- [Records for processing]:

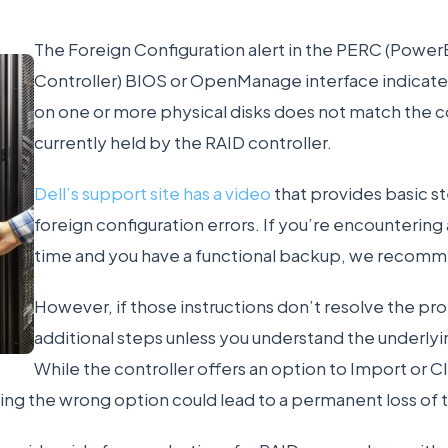
The Foreign Configuration alert in the PERC (Powe
Controller) BIOS or OpenManage interface indicate
on one or more physical disks does not match the c
currently held by the RAID controller.
Dell’s support site has a video
that provides basic st
foreign configuration errors. If you’re encountering a
time and you have a functional backup, we recomme
However, if those instructions don’t resolve the pr
additional steps unless you understand the underlyin
While the controller offers an option to Import or C
ing the wrong option could lead to a permanent loss of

- [Work task]: Look through the entries above; copy every line holding the string "option".

- [Answer to the problem]:
While the controller offers an option to Import or C
ing the wrong option could lead to a permanent loss of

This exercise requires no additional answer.